> _PROBLEM TO SOLVE_
Without changing a thing, reproduce the entire listing and leave out its pictures.

> _DATASET CONTENT_
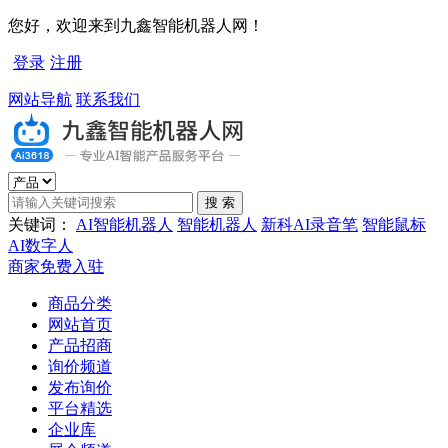
您好，欢迎来到九鑫智能机器人网！
登录
注册
网站导航
联系我们
关键词：
AI智能机器人
智能机器人
新科AI录音笔
智能鼠标
AI数字人
商家免费入驻
商品分类
网站首页
产品招商
询价频道
发布询价
平台精选
企业库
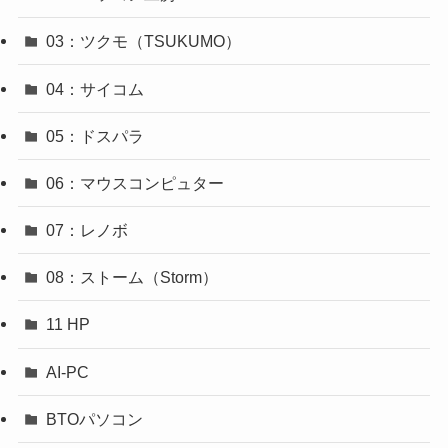
03：ツクモ（TSUKUMO）
04：サイコム
05：ドスパラ
06：マウスコンピュター
07：レノボ
08：ストーム（Storm）
11 HP
AI-PC
BTOパソコン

> _RESULT FOR THIS TASK_
您好，欢迎来到九鑫智能机器人网！
登录
注册
网站导航
联系我们
关键词：
AI智能机器人
智能机器人
新科AI录音笔
智能鼠标
AI数字人
商家免费入驻
商品分类
网站首页
产品招商
询价频道
发布询价
平台精选
企业库
03：ツクモ（TSUKUMO）
04：サイコム
05：ドスパラ
06：マウスコンピュター
07：レノボ
08：ストーム（Storm）
11 HP
AI-PC
BTOパソコン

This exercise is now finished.